Sois drôle et ouvre-la

 

Le monde se divise donc entre ceux qui veulent te déglinguer et ceux qui s’en branlent. Malgré cela, l’auteure entend s’adresser à tous sans misérabilisme ni leçon de morale. Et rien de mieux que le stand-up pour y parvenir, dont elle reprend les codes. S’enchaînent alors les blagues potaches pour désamorcer la brutalité quotidienne contre les femmes trans – de la « bienveillance » maladroite au meurtre gratuit. « La façon dont tu tues quelqu’un en dit long sur l’humanité que tu lui accordes, observe-t-elle. Ma copine Jessica Saramiento, elle a été écrasée ». Autodérision et humour noir pour mieux supporter la cruauté. Quand Laurène Marx décoche une flèche au public, c’est toujours avec un bisou au passage. L’auteure a le monologue brillant et la verve incisive, mais sait se saboter avec panache. Face à une violence irrationnelle, aucun discours n’amènera les gens à comprendre : il faut la ressentir dans sa chair.


Mais d’ailleurs : c’est quoi être une femme ? Selon la pensée dominante qu’incarne le corps médical, c’est d’abord un certain nombre de stéréotypes physiques : le port de tête droit et de trois quart, les seins rebondis et impertinents, la bouche légèrement en avant, le front petit et pas trop proéminent.
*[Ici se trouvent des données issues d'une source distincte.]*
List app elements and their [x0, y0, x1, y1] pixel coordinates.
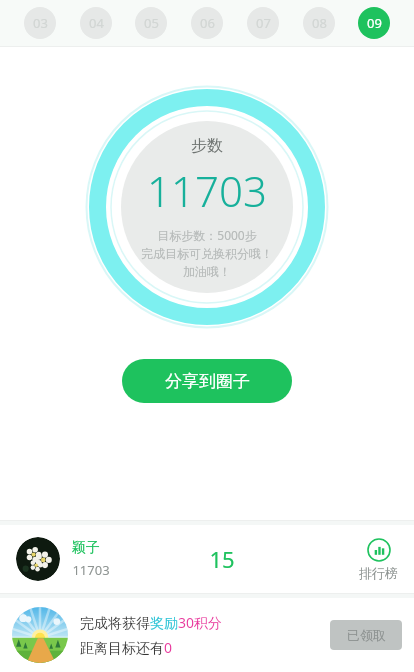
staticText: 步数: [191, 136, 223, 156]
button[interactable]: 07: [247, 7, 279, 39]
staticText: 08: [312, 14, 327, 32]
button[interactable]: 04: [80, 7, 112, 39]
button[interactable]: 已领取: [330, 620, 402, 650]
button[interactable]: 03: [24, 7, 56, 39]
button[interactable]: 颖子: [0, 525, 414, 593]
staticText: 颖子: [72, 539, 100, 557]
staticText: 加油哦！: [183, 264, 231, 279]
button[interactable]: 06: [191, 7, 223, 39]
staticText: 05: [144, 14, 159, 32]
staticText: 目标步数：5000步: [157, 227, 257, 243]
button[interactable]: 排行榜: [359, 538, 398, 581]
button[interactable]: 05: [135, 7, 167, 39]
staticText: 07: [256, 14, 271, 32]
staticText: 11703: [147, 162, 267, 219]
button[interactable]: 完成将获得奖励30积分: [0, 598, 414, 672]
staticText: 15: [209, 544, 235, 574]
button[interactable]: 09: [358, 7, 390, 39]
button[interactable]: 08: [303, 7, 335, 39]
staticText: 09: [367, 14, 382, 32]
staticText: 06: [200, 14, 215, 32]
staticText: 已领取: [347, 627, 386, 643]
staticText: 分享到圈子: [165, 371, 250, 392]
staticText: 完成将获得奖励30积分: [80, 613, 223, 632]
staticText: 11703: [72, 561, 110, 579]
staticText: 完成目标可兑换积分哦！: [141, 246, 273, 261]
staticText: 距离目标还有0: [80, 638, 173, 657]
staticText: 04: [89, 14, 104, 32]
staticText: 03: [33, 14, 48, 32]
button[interactable]: 分享到圈子: [122, 359, 292, 403]
staticText: 排行榜: [359, 565, 398, 581]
Résultat : une trans finirait par ressembler à « un poisson crevé ». Pour « devenir femme », il faut passer par les fourches caudines de la sainte Trinité : le psychiatre, « Jésus du bois de Boulogne », chargé de déterminer la sincérité de la démarche (dépression ? Œdipe mal sublimé ?). Puis l’endocrinologue, « le Pape », qui donne accès à l’androcène, « sainte pilule ». Et enfin le chirurgien – le Père, grand architecte de la féminisation corporelle. « Les règles ne sont jamais fixées par ton désir, rappelle Laurène qui n’a pas voulu changer sa voix. Il ne s’agit pas de l’histoire d’un être humain, mais d’un essai clinique. Il faut accepter de n’être rien ». D’où le détournement de locution dans le titre : Pour un temps sois peu, reflet d’une société qui a évacué la liberté d’être. Finalement, « les trans sont des petites sirènes, des femmes avec une queue » – et le fascisme n’a jamais aimé ce qui dépasse. 



Tous pour une 

 

Vouloir devenir une femme : un problème de riche ? Un petit tour dans les « apériputes » entre Laurène et ses copines sud-américaines suffit pour s’assurer que le problème n’est pas là. La transsexualité dépasse les classes mais augmente les chances d’appartenir à ce qu’on appelait encore il y a peu le « lumpenprolétariat » – une masse de travailleur·ses constituée « d’éléments déclassés », à la marge. Sont prolétaires celleux qui, sans aucune autre richesse, sont obligé·es de vendre leur « force de travail ». Un don de soi bien connu des femmes trans qui, le plus souvent, perdent tout lien avec leur famille une fois qu’elles s’assument comme telles – adieu héritage. « Pute est un choix de carrière envisageable si t’es trans. » Et voilà en passant résumée « l’intersectionnalité », théorie du croisement des oppressions – de genre, de classe, de race. Une articulation des luttes pour l’égalité et l’autodétermination à plusieurs échelles, depuis la question du sexe jusqu’aux droits du peuple palestinien – auquel la pièce est dédiée. Et l’autrice de n’évacuer aucune zone grise : subir la misogynie, c’est encore être reconnue comme femme. Car dans le combat féministe, les trans sont en queue de peloton, quand elles ne sont pas carrément rejetées par les courants essentialistes qui sévissent actuellement à plein régime – au point de parasiter débat public et campagnes électorales. D’autant que manifester est devenu dangereux : c’est avec les hommes que les femmes trans peuvent finir au trou.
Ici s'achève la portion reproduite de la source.